Mother and Father divorced in April 2005 in accordance with a consent decree that required Father to pay $900 per month in child support and $1600 per month in spousal maintenance. The decree also required Father to pay $3,559.50 in pre-decree spousal maintenance arrearages and $450 in pre-decree child support arrearages, both accruing interest at a rate of 10% per annum.
In October 2007, Mother moved to hold Father in contempt for non-payment of child support and spousal maintenance. In September 2008, the family court entered an order establishing Father’s arrearages at $34,374.50 for spousal maintenance and $3,471.50 for child support. The court also waived all accrued interest pursuant to the parties’ agreement.
In April 2012, Mother again moved to hold Father in contempt for failure to pay child and spousal support, and in August 2012, the family court held an evidentiary hearing on the motion. After the hearing, the court noted that going forward, it would be “applying the statutory interest rate of 3.25% to any judgments ordered by the Court.”

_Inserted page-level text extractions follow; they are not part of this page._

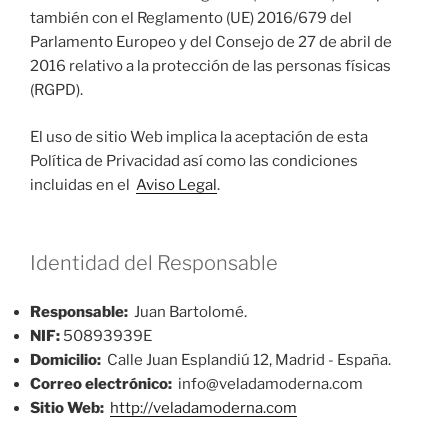
también con el Reglamento (UE) 2016/679 del
Parlamento Europeo y del Consejo de 27 de abril de
2016 relativo a la protección de las personas físicas
(RGPD).
El uso de sitio Web implica la aceptación de esta
Política de Privacidad así como las condiciones
incluidas en el
Aviso Legal
.
Identidad del Responsable
Responsable:
Juan Bartolomé.
NIF:
50893939E
Domicilio:
Calle Juan Esplandiú 12, Madrid - España.
Correo electrónico:
info@veladamoderna.com
Sitio Web:
http://veladamoderna.com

A month later the court “direct[ed] the Family Court Conference Center to prepare and provide the court and the parties with a calculation of child support We review the record in the light most favorable to upholding the family court’s decisions. Mangan v. Mangan, 227 Ariz. 346, 347 n.1, (App. 2011) (citing Little v. Little, 193 Ariz. 518, 520, (1999)).

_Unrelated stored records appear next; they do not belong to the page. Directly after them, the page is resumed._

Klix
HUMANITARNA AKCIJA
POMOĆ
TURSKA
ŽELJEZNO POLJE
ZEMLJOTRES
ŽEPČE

The FCCC submitted a report reflecting that all child support arrearages accumulated before September 2008 had been paid in full. However, Father had since accrued $3,800 in new child support arrearages, plus $1,057.57 in interest, and still owed $19,331.41 in spousal maintenance arrearages, plus $13,223.56 in interest.

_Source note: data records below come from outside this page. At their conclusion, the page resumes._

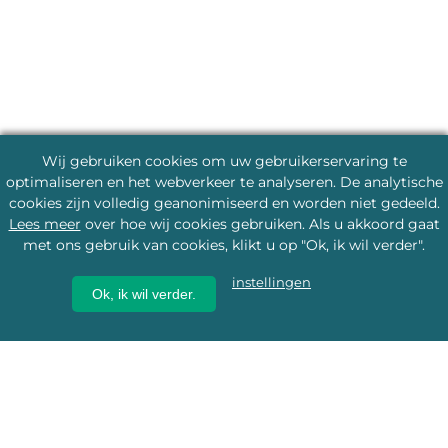
Wij gebruiken cookies om uw gebruikerservaring te
optimaliseren en het webverkeer te analyseren. De analytische
cookies zijn volledig geanonimiseerd en worden niet gedeeld.
Lees meer
over hoe wij cookies gebruiken. Als u akkoord gaat
met ons gebruik van cookies, klikt u op "Ok, ik wil verder".
instellingen
Ok, ik wil verder.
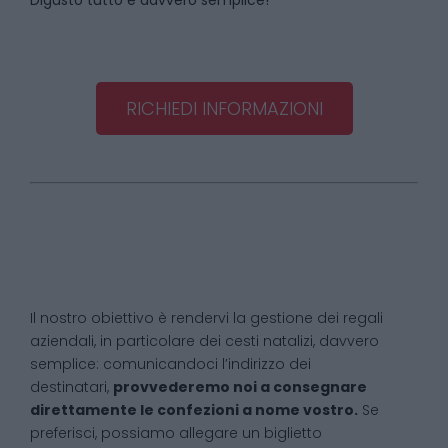
Digusto tutto è davvero semplice!
RICHIEDI INFORMAZIONI
Il nostro obiettivo è rendervi la gestione dei regali
aziendali, in particolare dei cesti natalizi, davvero
semplice: comunicandoci l’indirizzo dei
destinatari,
provvederemo noi a consegnare
direttamente le confezioni a nome vostro.
Se
preferisci, possiamo allegare un biglietto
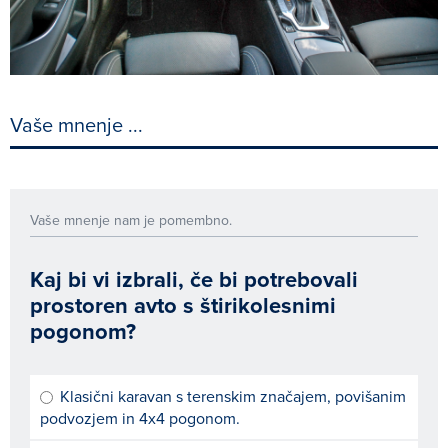
Vaše mnenje ...
Vaše mnenje nam je pomembno.
Kaj bi vi izbrali, če bi potrebovali
prostoren avto s štirikolesnimi
pogonom?
Klasični karavan s terenskim značajem, povišanim
podvozjem in 4x4 pogonom.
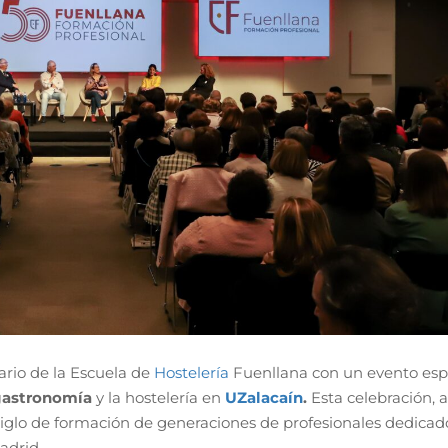
ario de la Escuela de
Hostelería
Fuenllana con un evento esp
 gastronomía
y la hostelería en
UZalacaín
.
Esta celebración, a
iglo de formación de generaciones de profesionales dedicado
adrid.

In June 2014, Mother filed a third motion requesting Father be held in contempt for failure to pay his family support obligations. The family court ordered another FCCC case status report, which indicated that, as of August 2014, Father owed $7,491.77 in interest on spousal maintenance arrearages and $3,800.71 “in additional unpaid child support between September 1, 2008, and August 31, 2014,” plus $1,785.98 in interest.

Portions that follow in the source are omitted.